Your description of product led growth there it leads me to you know, one of the things that I will say about plg a lot of times is that it's all about D laboring the growth engine behind your product, and when you d labor, you also lower the cost and you make the business much more capital efficient. You mentioned ability for self serve to be much more capital efficient than an army of sales reps. And also user driven growth and virality being much more efficient than lots of paid marketing or a large marketing team. So that's kind of about the cost side of product lead growth and how that enables bootstrapping. Now, there's also a few things that you and I have talked about, about the revenue side of what else product like growth sort of enables in terms of capturing more revenue? What are some examples kind of in real life for calendly? as to what that looks like?
Yeah, a really good example, there would be International, right. So fast forward to today, but 30% 30% of calories revenue come from outside United States, that's in spite of the fact that we don't have a single employee outside the United States, we don't have a single marketer, we don't have a single product person. We don't have a country, GM, we only have a single office. And by the way, like, that's been the case for most of the company's history, right. So it's a 30%. Today, but very early on, it was you know, even from the early days in which we started generating revenue, it always represented about double double digits of our of our, of our revenue. And just really comes into like the efficiency of the of the of this of product, like growth between the self service capabilities, and also virality. So the early days, we probably was, was only in English, right.
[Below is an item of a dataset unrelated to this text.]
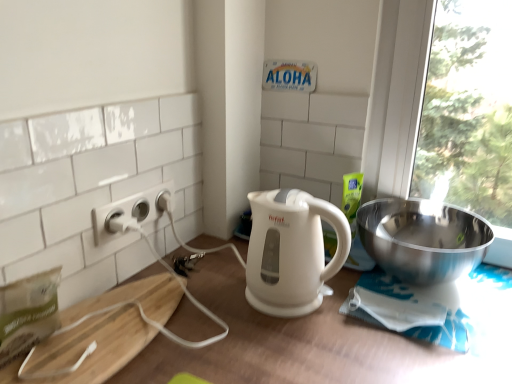 In order to click on empty space that is ontop of white matte table at center (from a real-world perspective) in this screenshot , I will do `click(333, 308)`. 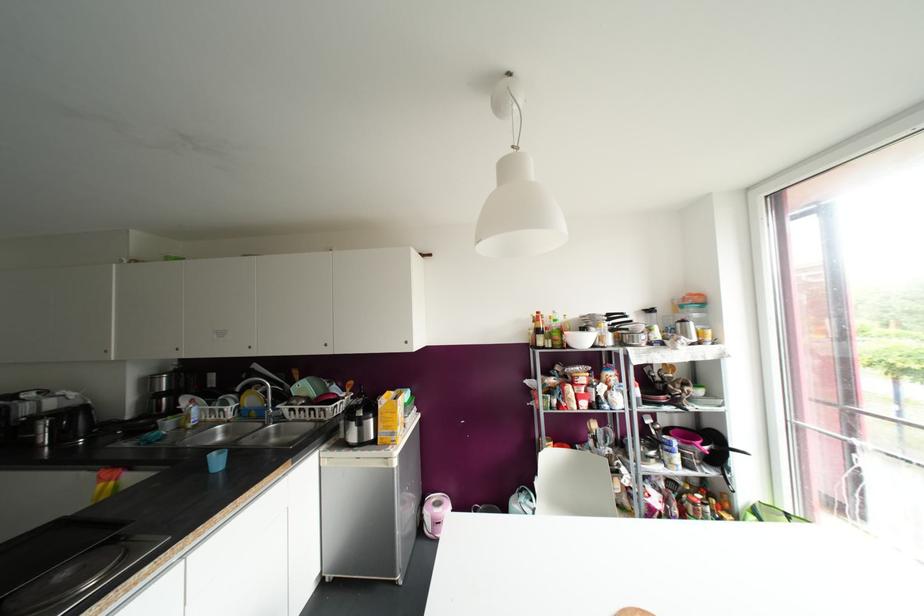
And even then we were, we got a, you know, significant portion of our revenue from outside the United States. And since then, we've localized experience in a number of different ways. And there's still work for us to do, and today represents an even greater percentage of our, of our revenue. So you compare that to the typical against a typical, the traditional model. And once you have to go make all those investments, maybe it takes you a year or two for those investments to pay off. For us, we've been able to go global on day one, just because of the the product lead growth approach. And yeah,
I like that ability that you don't have to decide. Now as the day when we're going international with self service, you're just kind of international, from day one, right? You know, come one come all, we can serve anybody, we can convert anybody. And that sort of allows you to capture more revenue at the top of the funnel.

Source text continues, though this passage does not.